*Problem requirements*: Find each line below that includes "Accounts", then copy it.

Rendered page images

[Start of section]

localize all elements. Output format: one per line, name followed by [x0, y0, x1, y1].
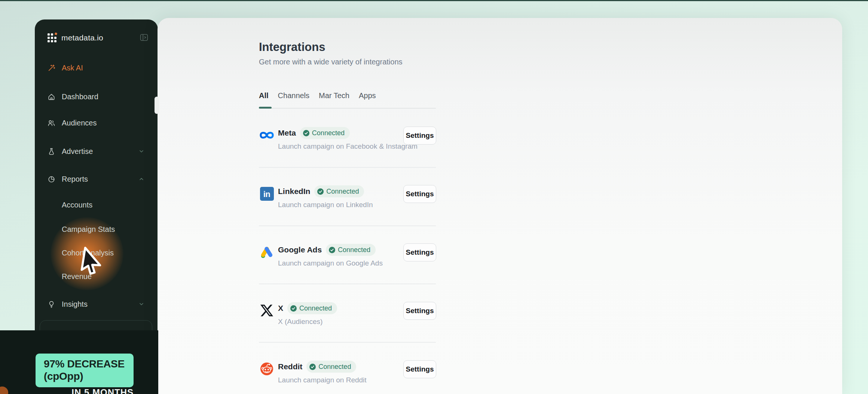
settings-button[interactable]: Settings	[403, 185, 436, 203]
sidebar-item-campaign-stats[interactable]: Campaign Stats	[35, 221, 158, 237]
check-circle-icon	[317, 188, 324, 195]
users-icon	[48, 119, 55, 127]
integration-description: Launch campaign on LinkedIn	[278, 201, 373, 209]
integration-name: Reddit	[278, 362, 302, 371]
sidebar-item-advertise[interactable]: Advertise	[35, 143, 158, 160]
wand-icon	[48, 64, 55, 72]
tab-all[interactable]: All	[259, 91, 269, 100]
home-icon	[48, 93, 55, 101]
tab-apps[interactable]: Apps	[359, 91, 376, 100]
status-label: Connected	[299, 304, 332, 312]
integration-name-row: Meta Connected	[278, 127, 350, 139]
settings-button[interactable]: Settings	[403, 243, 436, 261]
integration-description: Launch campaign on Facebook & Instagram	[278, 142, 418, 151]
settings-button[interactable]: Settings	[403, 127, 436, 145]
status-label: Connected	[318, 363, 351, 371]
cursor-pointer	[76, 246, 107, 277]
chevron-down-icon	[138, 148, 144, 154]
grid-logo-icon	[48, 33, 56, 42]
integration-name: LinkedIn	[278, 187, 310, 196]
app-logo-text: metadata.io	[61, 33, 103, 42]
check-circle-icon	[309, 364, 316, 370]
sidebar-item-accounts[interactable]: Accounts	[35, 197, 158, 213]
sidebar-item-label: Ask AI	[62, 64, 83, 72]
integration-name-row: Reddit Connected	[278, 360, 356, 373]
sidebar-item-reports[interactable]: Reports	[35, 171, 158, 187]
status-badge: Connected	[306, 361, 356, 373]
row-divider	[259, 225, 436, 226]
status-label: Connected	[338, 246, 370, 254]
integration-description: X (Audiences)	[278, 318, 323, 326]
sidebar-item-label: Dashboard	[62, 93, 98, 101]
integration-name-row: X Connected	[278, 302, 337, 315]
integration-row-google-ads: Google Ads Connected Launch campaign on …	[259, 243, 436, 279]
google-ads-logo	[259, 244, 275, 260]
row-divider	[259, 342, 436, 343]
status-badge: Connected	[287, 302, 337, 314]
panel-handle[interactable]	[155, 97, 159, 114]
sidebar-item-label: Campaign Stats	[62, 225, 115, 234]
sidebar-item-audiences[interactable]: Audiences	[35, 115, 158, 131]
sidebar-item-label: Insights	[62, 300, 88, 309]
integration-row-meta: Meta Connected Launch campaign on Facebo…	[259, 127, 436, 163]
settings-button[interactable]: Settings	[403, 302, 436, 320]
sidebar-item-dashboard[interactable]: Dashboard	[35, 88, 158, 105]
sidebar-item-label: Advertise	[62, 147, 93, 156]
status-badge: Connected	[314, 185, 364, 197]
sidebar-item-label: Accounts	[62, 201, 92, 209]
flask-icon	[48, 148, 55, 155]
meta-logo	[259, 127, 275, 143]
row-divider	[259, 167, 436, 168]
sidebar-item-label: Audiences	[62, 119, 97, 127]
logo-row: metadata.io	[48, 32, 148, 43]
sidebar-item-insights[interactable]: Insights	[35, 296, 158, 312]
check-circle-icon	[303, 130, 309, 136]
status-label: Connected	[326, 188, 359, 196]
sidebar-item-ask-ai[interactable]: Ask AI	[35, 60, 158, 76]
integration-description: Launch campaign on Google Ads	[278, 259, 383, 267]
integration-name: Meta	[278, 128, 296, 137]
x-logo	[259, 303, 275, 318]
tab-underline-track	[259, 108, 436, 109]
tab-channels[interactable]: Channels	[278, 91, 310, 100]
integration-name-row: LinkedIn Connected	[278, 185, 364, 198]
tab-bar: All Channels Mar Tech Apps	[259, 91, 376, 100]
settings-button[interactable]: Settings	[403, 360, 436, 378]
sidebar-item-label: Reports	[62, 175, 88, 184]
integration-name: Google Ads	[278, 245, 322, 254]
promo-stat-line2: (cpOpp)	[44, 370, 130, 382]
integration-row-linkedin: in LinkedIn Connected Launch campaign on…	[259, 185, 436, 221]
status-badge: Connected	[326, 244, 376, 256]
integration-name-row: Google Ads Connected	[278, 243, 376, 256]
check-circle-icon	[290, 305, 297, 312]
integration-row-reddit: Reddit Connected Launch campaign on Redd…	[259, 360, 436, 394]
status-badge: Connected	[300, 127, 350, 139]
page-title: Integrations	[259, 40, 325, 54]
panel-collapse-icon[interactable]	[140, 33, 148, 42]
promo-caption: IN 5 MONTHS	[36, 387, 134, 394]
promo-stat-line1: 97% DECREASE	[44, 358, 130, 370]
linkedin-logo: in	[259, 186, 275, 201]
chevron-down-icon	[138, 301, 144, 307]
promo-logo-fragment	[0, 387, 8, 394]
page-subtitle: Get more with a wide variety of integrat…	[259, 58, 403, 66]
promo-stat-badge: 97% DECREASE (cpOpp)	[36, 354, 134, 387]
reddit-logo	[259, 361, 275, 377]
status-label: Connected	[312, 129, 345, 137]
pie-chart-icon	[48, 175, 55, 183]
lightbulb-icon	[48, 300, 55, 308]
tab-active-indicator	[259, 107, 272, 109]
promo-overlay: 97% DECREASE (cpOpp) IN 5 MONTHS	[0, 330, 158, 394]
integration-name: X	[278, 304, 283, 313]
integration-row-x: X Connected X (Audiences) Settings	[259, 302, 436, 338]
app-root: metadata.io Ask AI Dashboard	[0, 0, 868, 394]
chevron-up-icon	[138, 176, 144, 182]
check-circle-icon	[329, 247, 335, 253]
tab-mar-tech[interactable]: Mar Tech	[319, 91, 349, 100]
top-edge-line	[0, 0, 868, 1]
row-divider	[259, 284, 436, 284]
integration-description: Launch campaign on Reddit	[278, 376, 367, 384]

[End of section]

*Task answer*:
sidebar-item-accounts[interactable]: Accounts	[35, 197, 158, 213]
sidebar-item-label: Accounts	[62, 201, 92, 209]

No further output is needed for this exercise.